3 Responses to “Financial Times 14,001 / Io”

  1. crypticsue says:

    Thanks Gaufrid – not least because I had three hanging out that I couldn’t get. Hope the chicken chasseur was as good as the crossword. I enjoyed what I solved of this one but still remain convinced that of Mr Henderson’s two Lear birthday tributes, the DT Toughie for me is the more outstanding and fun, and I was the lucky soul who got to blog it too. A great day for nonsense poetry and cryptic solvers too.

  2. TonyP17 says:

    I have to admit that the preamble meant nothing but I have been educated by the clues and the blog thank you.

  3. Conrad Cork says:

    Gets my vote.

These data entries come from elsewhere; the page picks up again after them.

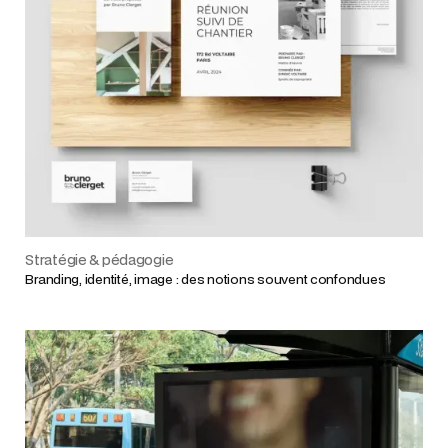
Stratégie & pédagogie
Branding, identité, image : des notions souvent confondues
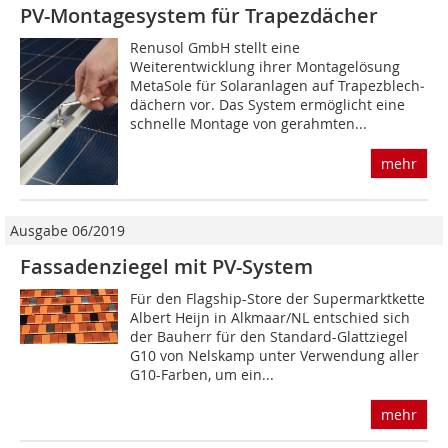
PV-Montagesystem für Trapezdächer
Renusol GmbH stellt eine
Weiterentwicklung ihrer Montagelösung
MetaSole für Solaranlagen auf Trapezblech­
dächern vor. Das System ermöglicht eine
schnelle Montage von gerahmten...
mehr
Ausgabe 06/2019
Fassadenziegel mit PV-System
Für den Flagship-Store der Supermarktkette
Albert Heijn in Alkmaar/NL entschied sich
der Bauherr für den Standard-Glattziegel
G10 von Nelskamp unter Verwendung aller
G10-Farben, um ein...
mehr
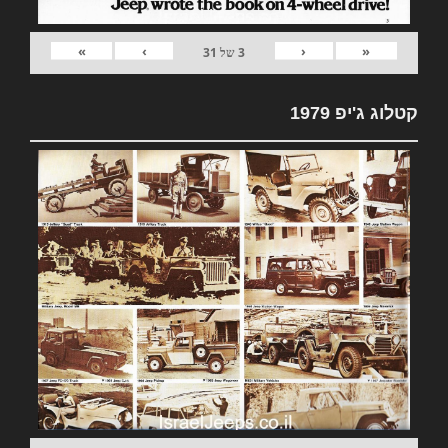
»
›
‹
«
3
של
31
קטלוג ג'יפ 1979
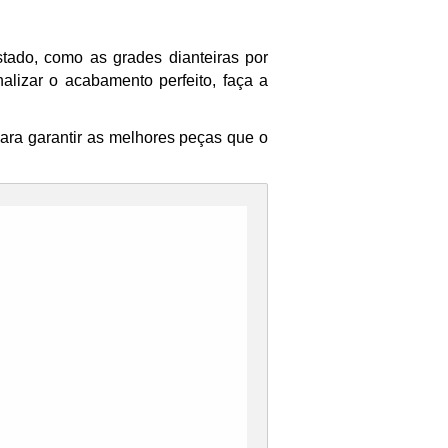
tado, como as grades dianteiras por
lizar o acabamento perfeito, faça a
ara garantir as melhores peças que o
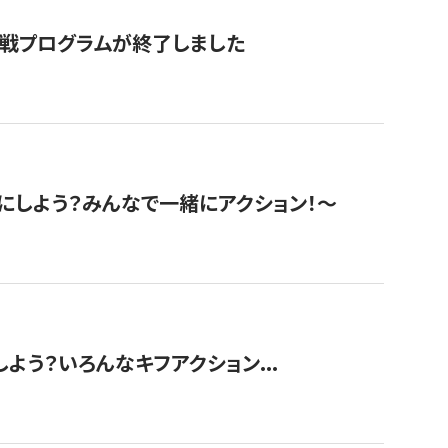
挑戦プログラムが終了しました
にしよう？みんなで一緒にアクション！〜
しよう？いろんなキフアクション...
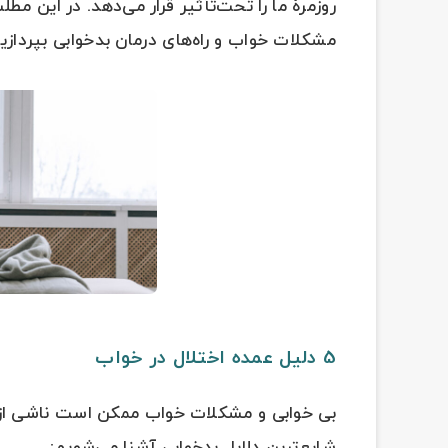
روزمرۀ ما را تحت‌تأثیر قرار می‌دهد. در این مطل
مشکلات خواب و راه‌های درمان بدخوابی بپردازی
5 دلیل عمده اختلال در خواب
بی خوابی و مشکلات خواب ممکن است ناشی از عو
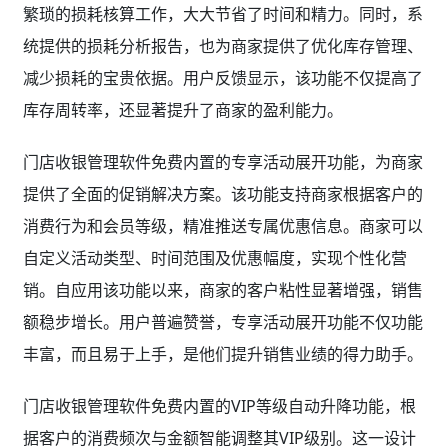
繁琐的损耗核算工作，大大节省了时间和精力。同时，系
统提供的损耗分析报告，也为商家提供了优化库存管理、
减少损耗的宝贵依据。用户反馈显示，该功能不仅提高了
库存周转率，还显著提升了商家的盈利能力。
门店收银管理软件免费内置的专享活动展开功能，为商家
提供了全面的促销解决方案。该功能支持商家根据客户的
消费行为和会员等级，精准推送专属优惠信息。商家可以
自定义活动类型、时间范围及优惠幅度，实现个性化营
销。自应用该功能以来，商家的客户粘性显著增强，销售
额稳步增长。用户普遍赞誉，专享活动展开功能不仅功能
丰富，而且易于上手，是他们提升销售业绩的得力助手。
门店收银管理软件免费内置的VIP等级自动升降功能，根
据客户的消费频次与金额智能调整其VIP级别。这一设计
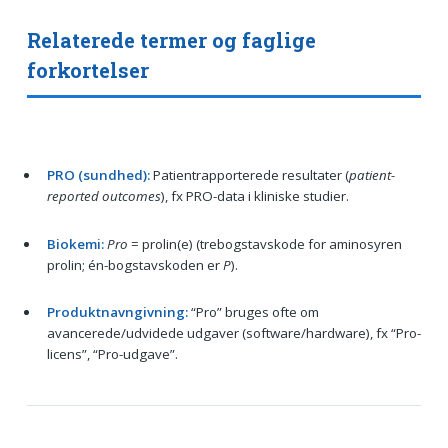
Relaterede termer og faglige
forkortelser
PRO (sundhed):
Patientrapporterede resultater (
patient-
reported outcomes
), fx PRO-data i kliniske studier.
Biokemi:
Pro
= prolin(e) (trebogstavskode for aminosyren
prolin; én-bogstavskoden er
P
).
Produktnavngivning:
“Pro” bruges ofte om
avancerede/udvidede udgaver (software/hardware), fx “Pro-
licens”, “Pro-udgave”.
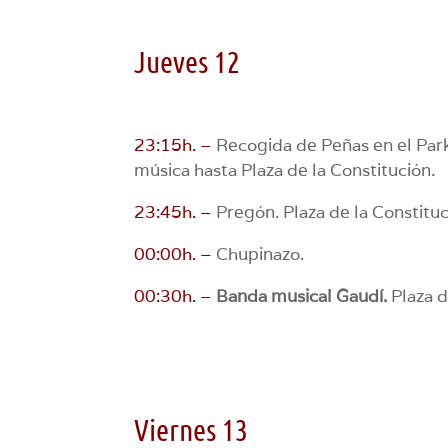
Jueves 12
23:15h. –
Recogida de Peñas en el Park
música hasta Plaza de la Constitución.
23:45h. –
Pregón. Plaza de la Constituc
00:00h. –
Chupinazo.
00:30h. –
Banda musical Gaudí.
Plaza d
Viernes 13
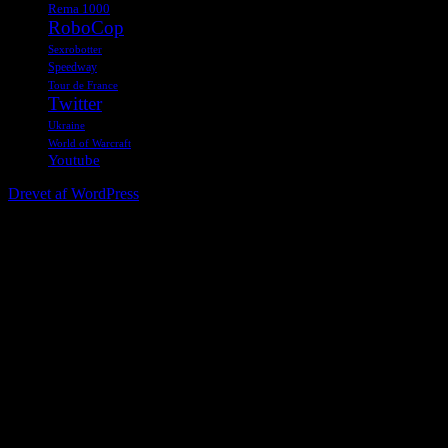
Rema 1000
RoboCop
Sexrobotter
Speedway
Tour de France
Twitter
Ukraine
World of Warcraft
Youtube
Drevet af WordPress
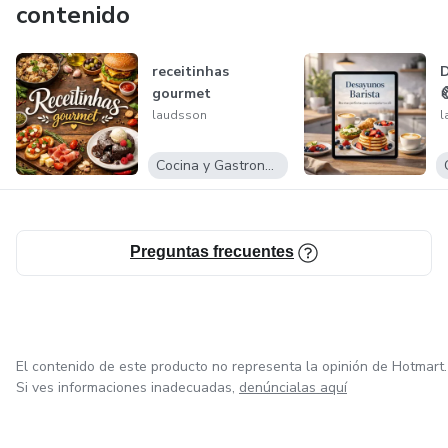
contenido
receitinhas
D
gourmet
laudsson
l
Cocina y Gastronomía
Preguntas frecuentes
El contenido de este producto no representa la opinión de Hotmart.
Si ves informaciones inadecuadas,
denúncialas aquí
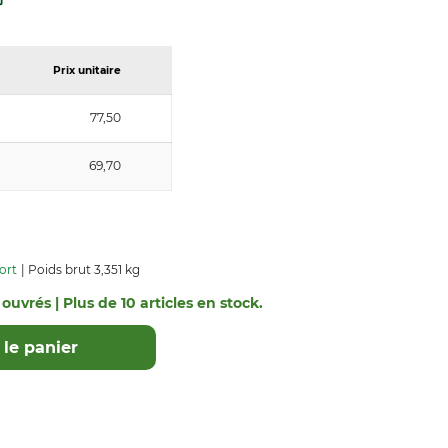
Prix unitaire
77,50
69,70
ort
Poids brut 3,351 kg
 ouvrés | Plus de 10 articles en stock.
le panier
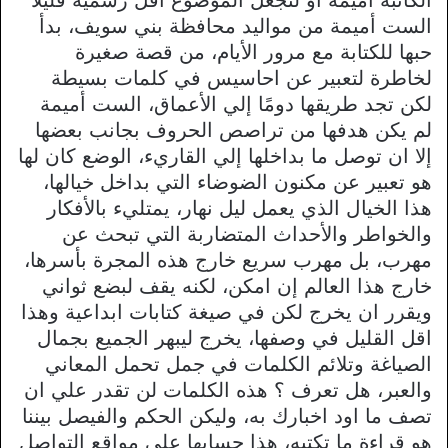
الست أميمة من مواليد محافظة بني سويف، بدأ
حبها للكتابة مع مرور الأيام، من قصة صغيرة
لخاطرة لتعبير عن احاسيس في كلمات بسيطة
لكن تجد طريقها دومًا إلي الأعماق، الست أميمة
لم يكن هدفها من تراصص الحروف بجانب بعضها
إلا ان توصل ما بداخلها إلي القاريء، الوضع كان لها
هو تعبير عن مكنون الضوضاء التي بداخل خيالها،
هذا الخيال الذي يعمل ليل نهار، يمتليء بالأفكار
والخواطر والأحداث المتضاربة التي تبحث عن
مهرب، بل مهرب سريع خارج هذه المجرة بأسرها،
خارج هذا العالم إن امكن، لكنه يقف لبضع ثواني
ويقرر ان يخرج لكن في صيغة كتابات ابداعية وهذا
اقل القليل في وصفها، يخرج ليبهر الجميع بجمال
الصياغة وتلائم الكلمات في جمل تحمل المعاني
والعبر، هل تعرف ؟ هذه الكلمات لن تقدر علي ان
تصف ما اود اخبارك به، وليكن الحكم والفيصل بيننا
هو قراءة ما تكتبه، هذا حسابها علي مواقع التواصل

If you knew the poem it was a walk in the park, since (astonishingly) it is all here. (And if you didn’t know it, you could google as soon as you got a signifcant phrase.) Sometimes with a set up like this the ease of entry takes away the enjoyment of solving, but not here because of the superb clueing. Hail to the Chief!